Tetapi, awal 1990-an, harga cengkih anjlok hingga Rp2.500 per kilogram. “Masyarakat kecewa. Sebagian mereka menebang, menggantinya tanaman buahan, seperti mangga dan pisang. Ternyata tidak mengembalikan kondisi ekonomi seperti sebelumnya. Harganya terlalu murah.  Pohon mangga banyak ditebang, hanya pisang yang menghasilkan sebab dijadikan keripik pisang,” jelasnya.

Akibatnya terjadi “gelombang kedua” kepergiaan masyarakat di Pulau Nangka. Mereka mencari kehidupan baru di luar. “Tersisa sekitar 23 kepala keluarga. Tapi keturunan 23 kepala keluarga itu kini berkembang menjadi 100-an keluarga,” kata Marsidi yang pernah menjadi kepala dusun selama 23 tahun.
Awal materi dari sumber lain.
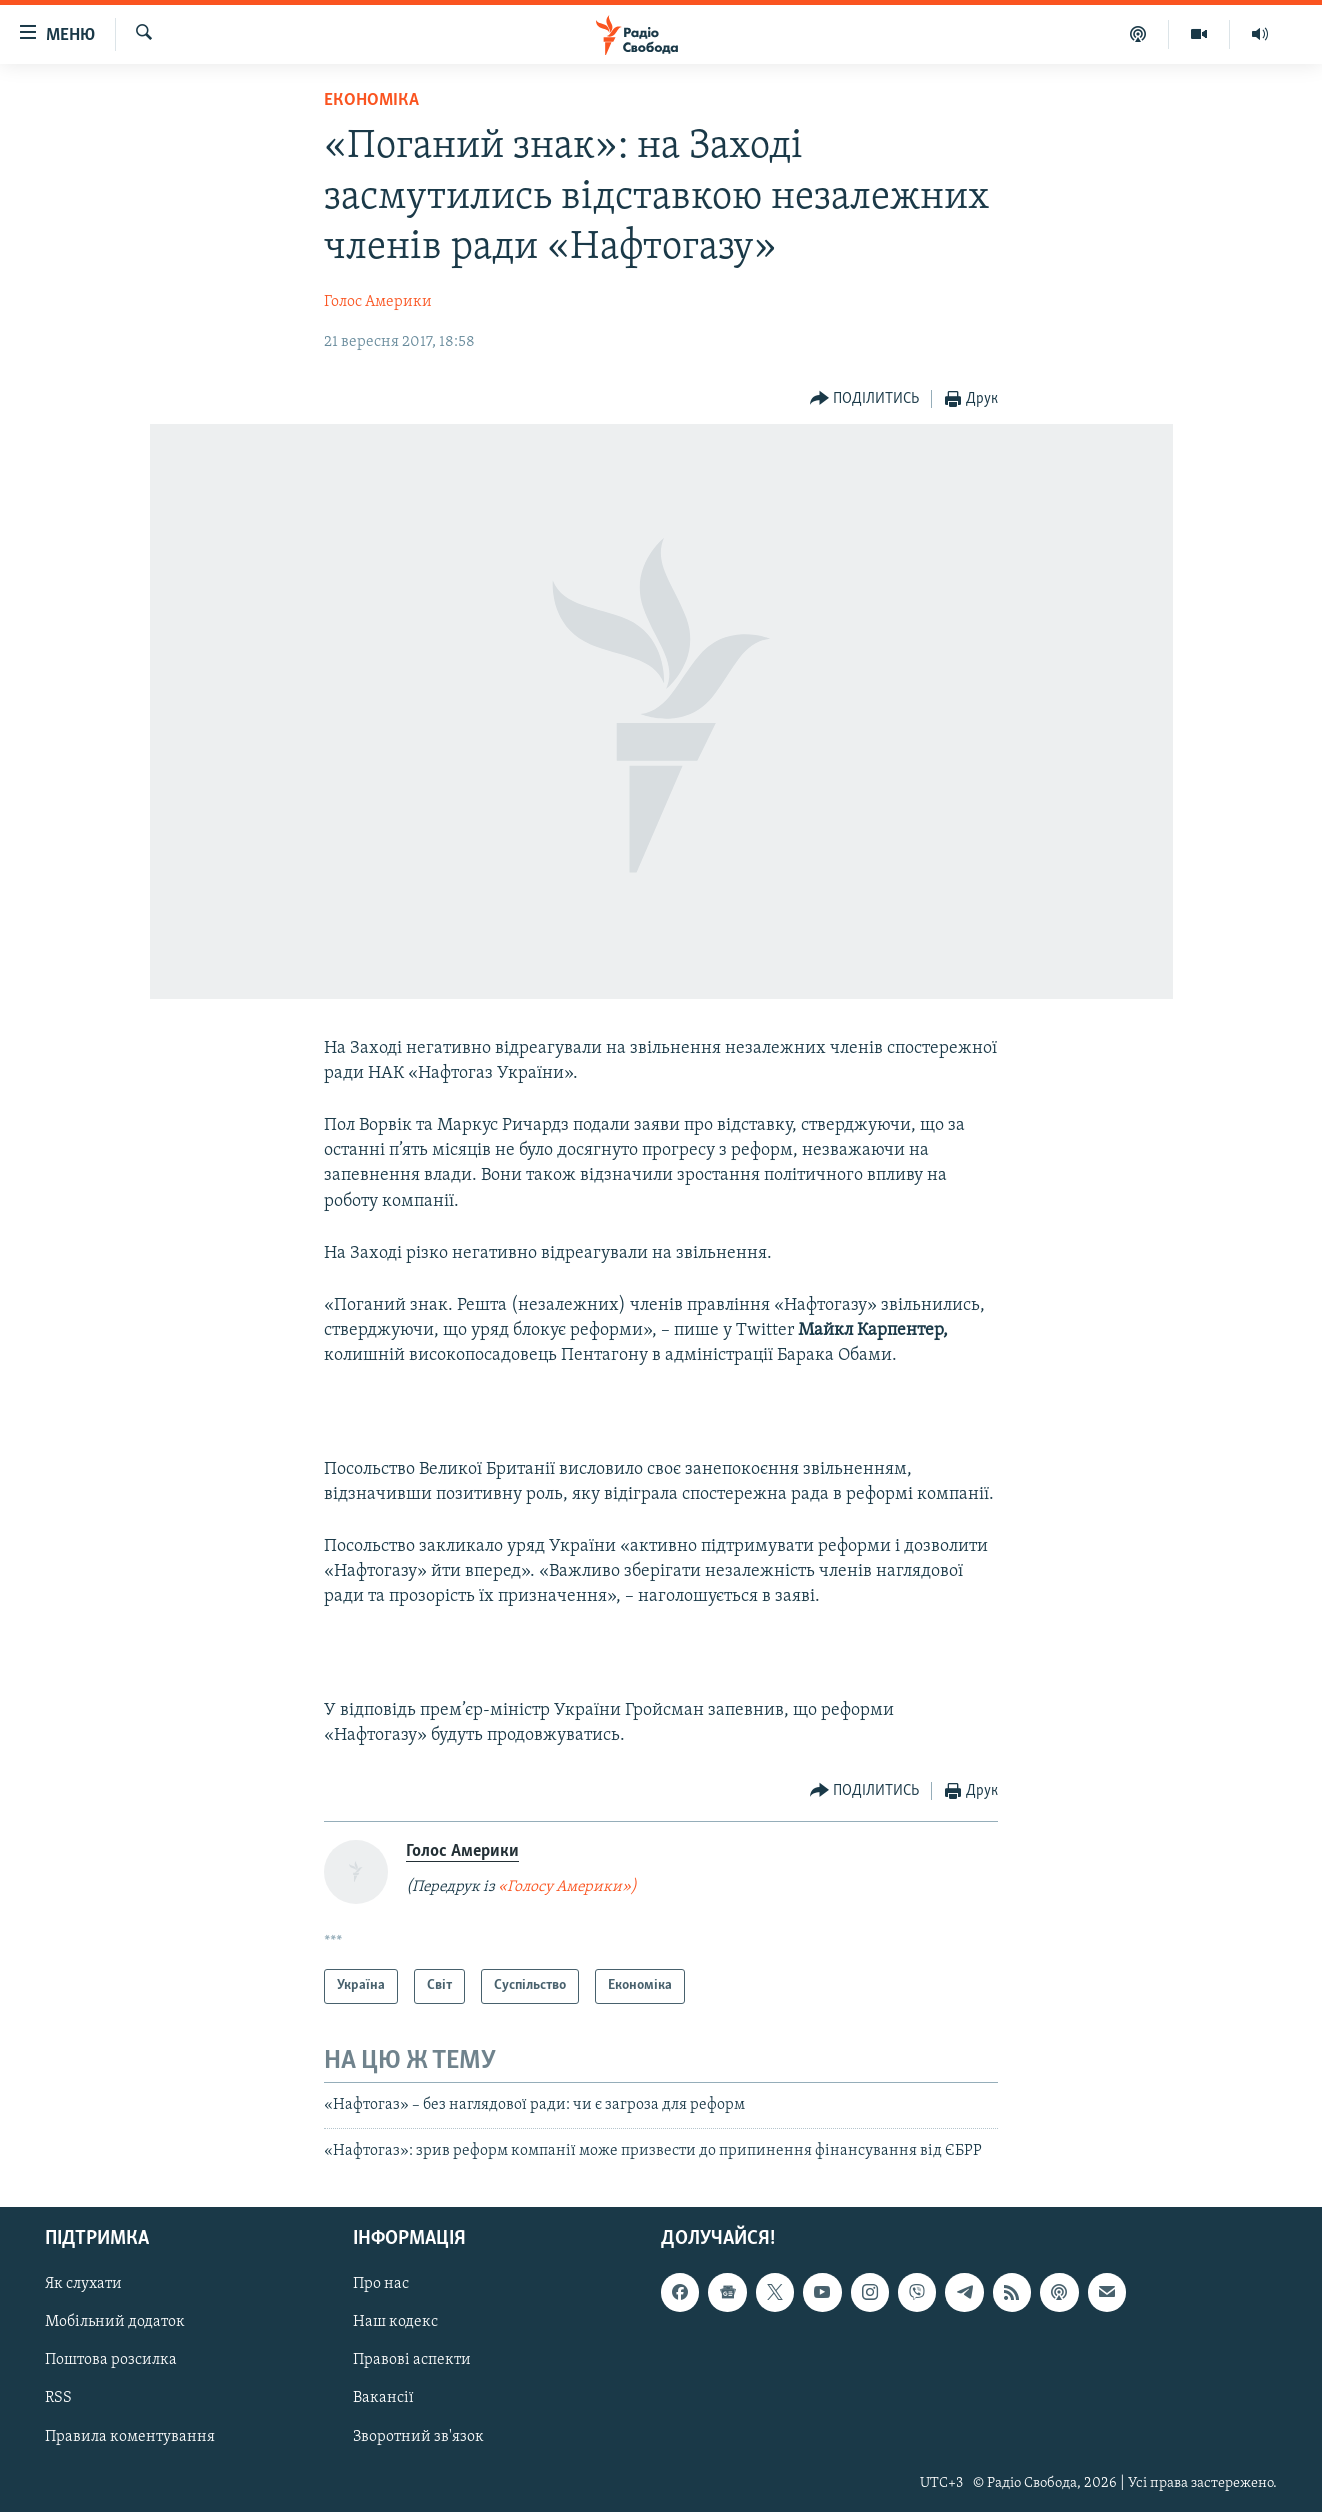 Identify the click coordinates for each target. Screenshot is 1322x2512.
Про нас (381, 2285)
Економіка (371, 100)
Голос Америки (378, 302)
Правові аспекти (412, 2361)
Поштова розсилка (111, 2361)
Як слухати (83, 2285)
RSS (58, 2399)
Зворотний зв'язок (418, 2437)
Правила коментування (130, 2437)
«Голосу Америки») (567, 1887)
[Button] (865, 399)
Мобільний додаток (115, 2323)
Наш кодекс (395, 2323)
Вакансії (383, 2399) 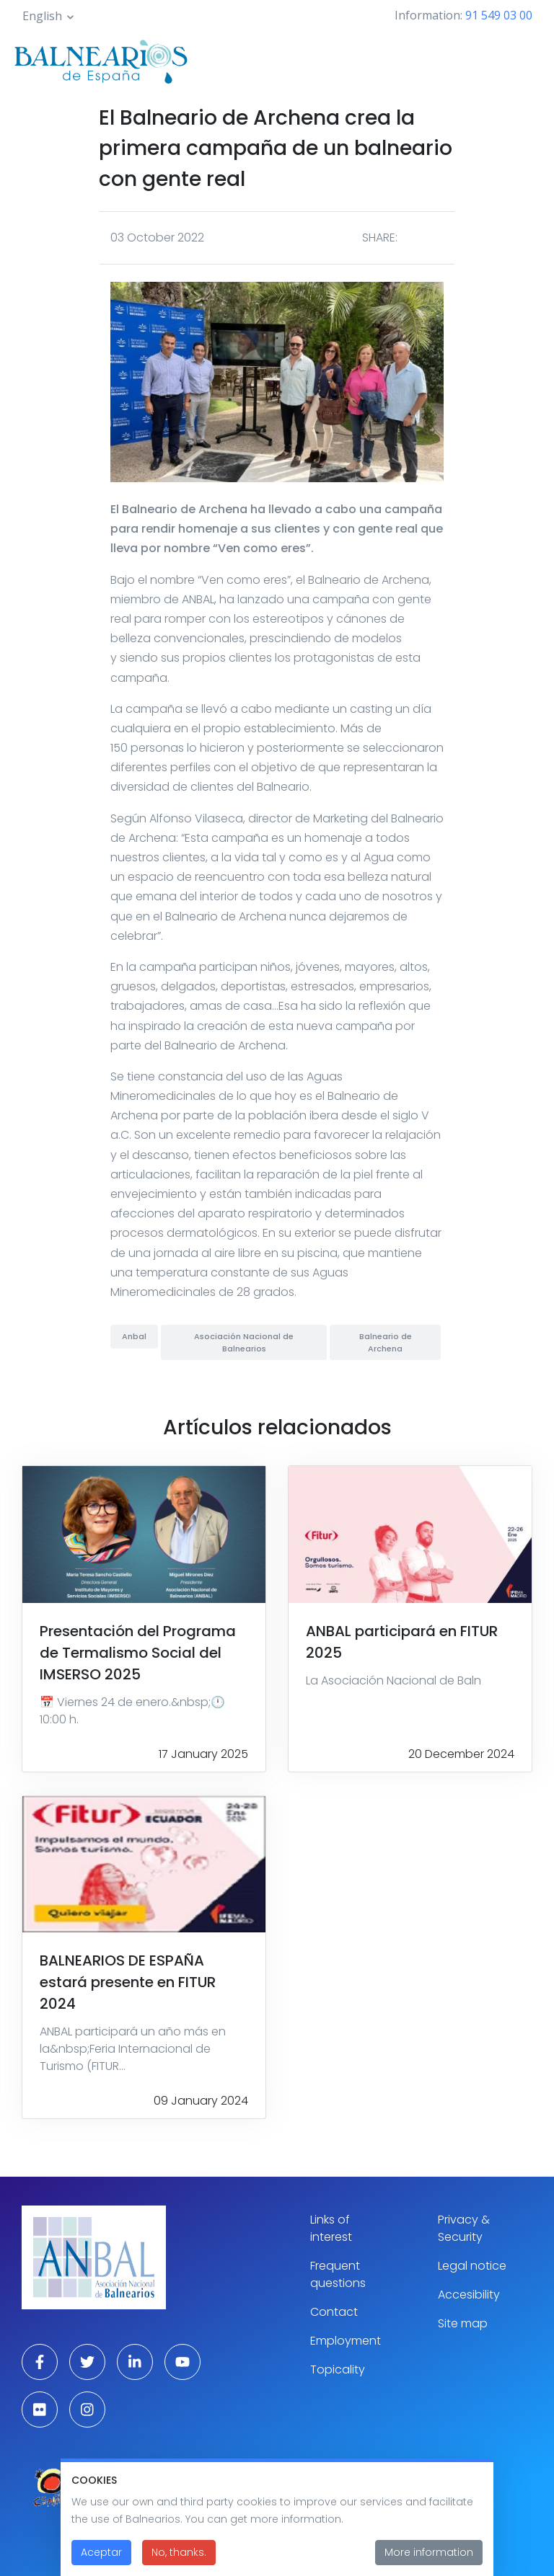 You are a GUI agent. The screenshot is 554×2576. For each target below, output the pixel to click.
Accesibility (469, 2294)
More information (428, 2559)
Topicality (337, 2369)
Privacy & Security (464, 2228)
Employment (345, 2340)
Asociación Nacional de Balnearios (244, 1342)
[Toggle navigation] (523, 59)
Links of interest (331, 2228)
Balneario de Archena (385, 1342)
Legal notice (472, 2265)
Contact (334, 2312)
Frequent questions (338, 2274)
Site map (463, 2323)
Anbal (134, 1336)
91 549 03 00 (498, 15)
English (42, 16)
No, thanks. (178, 2559)
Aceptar (101, 2559) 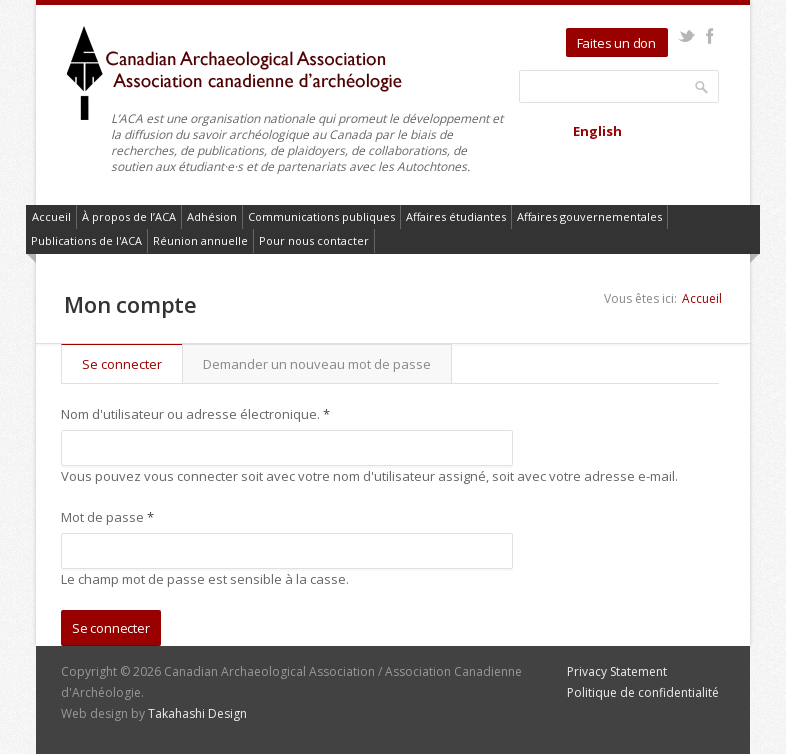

Baca juga: Perairan Tuing yang Dijaga Suku Lom, Kini Terancam Tambang Timah

 

Seorang nelayan mengakut hasil tangkapannya yang akan dijual di Desa Tanjung Pura, Kabupaten Bangka. Foto: Nopri Ismi/Mongabay Indonesia

 

Sebagai informasi, pada 1991, pemerintah Orde Baru mendirikan Badan Penyangga dan Pemasaran Cengkeh [BPPC] yang dipimpin Tommy Soeharto. BPPC menjadi  satu-satunya pihak yang dapat membeli cengkih dari petani dengan harga semurahnya, dan menjualnya ke pabrik rokok dengan harga mahal. Pada Mei 1998, sebagai bagian reformasi yang dimandatkan IMF untuk mengakhiri monopoli, Presiden Soeharto pun setuju membubarkan BPPC. 

Berdasarkan pantauan Mongabay Indonesia, kondisi hutan mangrove di Pulau Nangka, Pulau Begadung, dan Pulau Pelepas, masih baik kondisinya. Jenisnya hampir sama seperti di Pulau Bangka, seperti perepat, bakau, api-api, nyatoh dan lainnya. Selain itu sebagian wilayah juga dipenuhi tutupan pohon, kelapa, durian, mangga, nangka, sukun, rambutan, pisang, serta pohon cengkih yang rata-rata tingginya kisaran 10-15 meter.

“Dulu ada warga menanam sawit karena diberi bibit dari orang di Pulau Bangka. Hasilnya tidak baik, biaya perawatan tinggi dengan luasan terbatas. Pohon-pohon itu akhirnya ditebang jika ada hajatan, diambil umbutnya untuk disayur,” kata Sukarni [42], Kepala Dusun Pulau Nangka, kepada Mongabay Indonesia, Minggu [08/8/2021].

Dijelaskan Sukarni, masyarakat di Pulau Nangka tidak mengenal penambangan timah. “Dari para orang tua, sejak dulu tidak pernah ada penambangan timah. Saat musim penambangan timah laut pun, tidak ada penambangan timah di sini,” jelasnya.

 

Beberapa tahun terakhir, hasil tangkap nelayan di Pulau Nangka menurun. Foto: Nopri Ismi/Mongabay Indonesia

 

Ikan mulai berkurang

Dibandingkan sebelumnya, hasil melaut masyarakat di perairan Pulau Nangka [Pulau Begadung dan Pulau Pelepas] mulai menurun. “Dulu sekali melaut, dari malam atau subuh hingga pagi, dapat minimal 10 kilogram udang jerbung. Sekarang, paling banyak lima kilogram. Untungnya, harga udang bisa diandalakan,” kata Ansor Sumin [43], warga Pulau Nangka.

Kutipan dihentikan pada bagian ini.